Both performers started out in quirky devised companies – Voutsas with ANTLER, Lesca with Fellswoop. They met, one Edinburgh Fringe, when they're own shows were struggling and, having got on, decided to make something together. "I remember thinking, this could be really bad," Voutsas recalls. "We didn't really know each other at all." Free from the pressures of up-and-coming companies, something clicked on its own.
Lesca says they "started to enjoy the experience of being horrible to each other."
Inspired by the opening of Forced Entertainment's Bloody Mess, a massive argument that grows out of two people moving chairs, Lesca says they "started to enjoy the experience of being horrible to each other." Their clowns seemed to chime, but, as Voutsas points out, "as much as they're clowns, they're extensions of us as well. Sadly, we are those people. It's us pushed to an extreme."
They're currently working on a new show – an end to the trilogy. "Even more global," Lesca says: a look at the polarization of public opinion, everything from Twitterspats to Trump and, of course, Brexit.
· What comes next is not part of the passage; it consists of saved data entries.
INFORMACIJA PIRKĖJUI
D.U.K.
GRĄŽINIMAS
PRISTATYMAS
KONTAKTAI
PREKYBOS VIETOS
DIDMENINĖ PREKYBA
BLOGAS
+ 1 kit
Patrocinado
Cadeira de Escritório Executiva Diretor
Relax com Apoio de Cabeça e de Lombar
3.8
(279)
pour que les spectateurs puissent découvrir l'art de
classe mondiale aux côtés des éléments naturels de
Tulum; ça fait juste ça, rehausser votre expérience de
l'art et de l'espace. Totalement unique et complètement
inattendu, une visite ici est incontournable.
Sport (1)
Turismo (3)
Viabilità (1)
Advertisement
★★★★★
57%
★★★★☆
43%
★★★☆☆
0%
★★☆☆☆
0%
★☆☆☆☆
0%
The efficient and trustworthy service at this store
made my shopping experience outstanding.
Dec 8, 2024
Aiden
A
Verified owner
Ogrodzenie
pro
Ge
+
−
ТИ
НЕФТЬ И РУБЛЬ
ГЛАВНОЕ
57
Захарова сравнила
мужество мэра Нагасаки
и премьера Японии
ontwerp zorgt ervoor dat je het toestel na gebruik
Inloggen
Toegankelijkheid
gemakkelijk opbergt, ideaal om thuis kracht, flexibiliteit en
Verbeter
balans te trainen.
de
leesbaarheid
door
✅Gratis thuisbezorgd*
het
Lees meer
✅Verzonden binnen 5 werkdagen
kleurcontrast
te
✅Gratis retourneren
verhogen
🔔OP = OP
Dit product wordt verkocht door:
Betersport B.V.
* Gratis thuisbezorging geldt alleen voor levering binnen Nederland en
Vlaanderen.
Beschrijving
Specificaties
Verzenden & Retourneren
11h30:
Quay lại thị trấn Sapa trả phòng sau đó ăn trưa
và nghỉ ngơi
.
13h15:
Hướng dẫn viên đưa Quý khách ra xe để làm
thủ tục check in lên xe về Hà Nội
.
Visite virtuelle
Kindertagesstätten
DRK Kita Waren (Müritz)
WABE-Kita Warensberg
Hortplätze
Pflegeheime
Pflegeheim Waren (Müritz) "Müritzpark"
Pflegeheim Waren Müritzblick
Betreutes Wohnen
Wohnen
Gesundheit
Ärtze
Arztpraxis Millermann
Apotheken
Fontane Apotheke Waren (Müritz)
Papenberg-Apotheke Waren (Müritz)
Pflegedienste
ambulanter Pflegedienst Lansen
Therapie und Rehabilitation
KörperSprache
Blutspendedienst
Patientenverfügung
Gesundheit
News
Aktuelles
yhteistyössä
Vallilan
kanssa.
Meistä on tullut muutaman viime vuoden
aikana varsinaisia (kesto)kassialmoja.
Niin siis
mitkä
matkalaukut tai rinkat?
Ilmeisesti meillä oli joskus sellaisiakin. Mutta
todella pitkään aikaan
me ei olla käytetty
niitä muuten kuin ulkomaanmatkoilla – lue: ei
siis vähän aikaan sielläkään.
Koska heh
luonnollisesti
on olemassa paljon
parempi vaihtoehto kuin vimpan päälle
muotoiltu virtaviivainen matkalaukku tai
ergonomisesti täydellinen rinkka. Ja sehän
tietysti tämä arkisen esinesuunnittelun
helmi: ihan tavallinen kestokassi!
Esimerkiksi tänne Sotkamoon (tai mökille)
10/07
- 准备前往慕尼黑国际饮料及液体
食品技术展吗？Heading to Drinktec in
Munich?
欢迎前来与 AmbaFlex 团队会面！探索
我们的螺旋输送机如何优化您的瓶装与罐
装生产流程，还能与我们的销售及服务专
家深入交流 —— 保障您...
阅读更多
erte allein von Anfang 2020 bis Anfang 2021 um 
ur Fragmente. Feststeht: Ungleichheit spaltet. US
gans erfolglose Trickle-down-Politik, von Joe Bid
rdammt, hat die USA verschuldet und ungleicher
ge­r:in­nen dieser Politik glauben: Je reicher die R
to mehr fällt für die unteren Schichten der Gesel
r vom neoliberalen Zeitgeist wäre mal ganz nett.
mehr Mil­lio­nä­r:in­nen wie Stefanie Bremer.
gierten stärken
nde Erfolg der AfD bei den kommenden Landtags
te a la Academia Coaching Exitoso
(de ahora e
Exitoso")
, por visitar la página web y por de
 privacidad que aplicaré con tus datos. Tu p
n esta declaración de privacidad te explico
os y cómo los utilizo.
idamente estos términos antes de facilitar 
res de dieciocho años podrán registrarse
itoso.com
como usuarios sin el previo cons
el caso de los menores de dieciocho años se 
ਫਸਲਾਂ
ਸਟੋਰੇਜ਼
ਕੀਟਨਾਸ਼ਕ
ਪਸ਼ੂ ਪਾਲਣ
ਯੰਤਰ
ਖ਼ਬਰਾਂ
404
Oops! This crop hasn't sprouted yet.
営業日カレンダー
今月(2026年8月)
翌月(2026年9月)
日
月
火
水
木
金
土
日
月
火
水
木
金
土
It leaves plenty of room for vitriol – the vital ingredient in their work to date – but the challenge is to round things off. "We want to find out if reconciliation is possible."
If there's a question mark, it's the risk of repetition. Are these two clowns doomed to lock horns forever? "We're making a dance piece," Voutsas deadpans. The thing is, he's serious. They've been in residence at The Place. Expect a fair bit of treading on toes.